Examining and Troubleshooting Page Permissions

If you have top-level permissions on a page, you can view the permission settings by clicking on the Settings tab.

If you’re having trouble figuring out why a particular individual can’t access a page, click the “Solve permissions issues” link located on the right above the table of permissions. Begin entering the person’s name, last name first, and then select it from the list as the name resolves. You’ll see a table that lists that person’s permissions on every page from the top of the website to the page in question. If you run your mouse over a green checkmark, you’ll learn why the individual has the permissions he or she does have. A red X denotes where the individual is denied permission.

Note that in order to exercise advanced permissions on a page, an individual or group must have at least read permission on every page in the hierarchy from the top page of the website to the page in question.

One common ‘permission’ issue isn’t really about permissions. The system lets you hide pages—i.e., prevent them from appearing in the left-hand menu of pages. In order to see such a page in the menu, a person or group needs either top-level or add-content permissions on the page.
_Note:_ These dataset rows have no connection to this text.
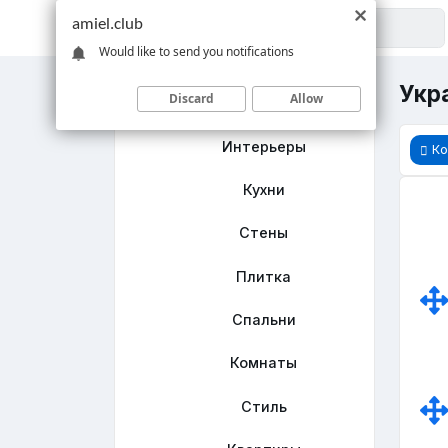
amiel.club
Would like to send you notifications
Укр
Discard
Allow
Главная
Интерьеры
Ко
Кухни
Стены
Плитка
Спальни
Комнаты
Стиль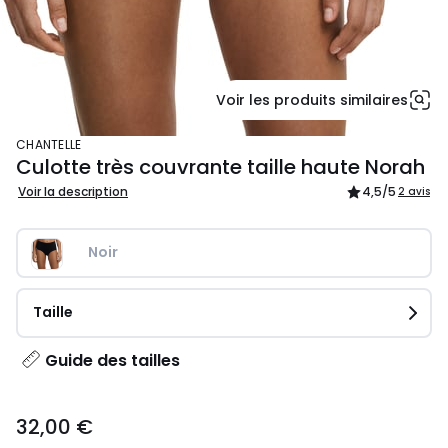
Voir les produits similaires
CHANTELLE
Culotte très couvrante taille haute Norah
Voir la description
4,5
/5
2 avis
Noir
Taille
Guide des tailles
32,00
32,00 €
€.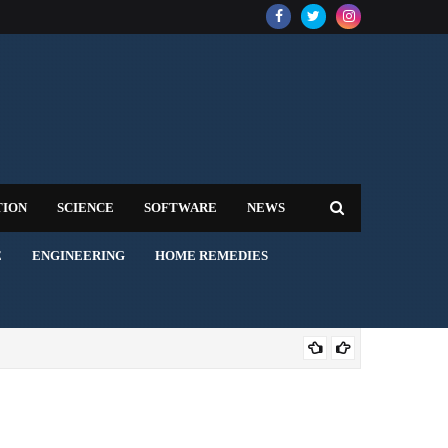
TION
SCIENCE
SOFTWARE
NEWS
E
ENGINEERING
HOME REMEDIES
AVI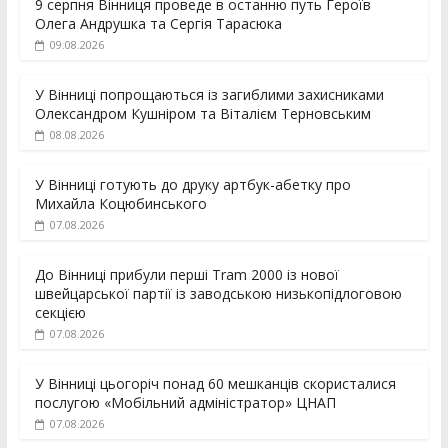
9 серпня Вінниця проведе в останню путь Героїв
Олега Андрушка та Сергія Тарасюка
09.08.2026
У Вінниці попрощаються із загиблими захисниками
Олександром Кушніром та Віталієм Терновським
08.08.2026
У Вінниці готують до друку артбук-абетку про
Михайла Коцюбинського
07.08.2026
До Вінниці прибули перші Tram 2000 із нової
швейцарської партії із заводською низькопідлоговою
секцією
07.08.2026
У Вінниці цьогоріч понад 60 мешканців скористалися
послугою «Мобільний адміністратор» ЦНАП
07.08.2026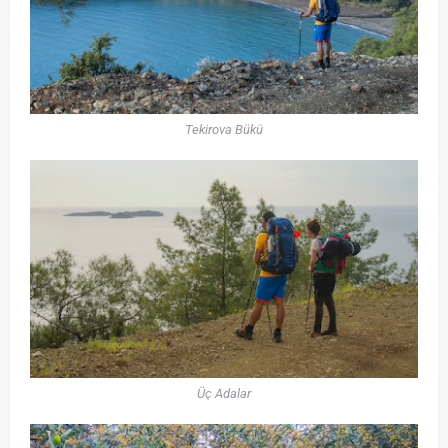
Tekirova Bükü
Üç Adalar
Note that someone with read permission only can still access the page if you send them the link—or if they guess the URL. Hiding a page is different from restricting access using read permissions, though these are often used in tandem to keep people out of a page or section while you are developing new content.

Flags

In some cases, the system uses “flags” visible only to administrators and webmasters to fine tune how permissions work on a page. For example, faculty members have top-level permissions on all pages on their course websites, but they are unable to perform some top-level functions on system-generated pages because these pages have a “limit_write” flag set. The flag is used on these pages to keep them from being renamed or deleted, which would break the course website. If you can’t do something on a page where you appear to have all the right permissions, call the Help Desk.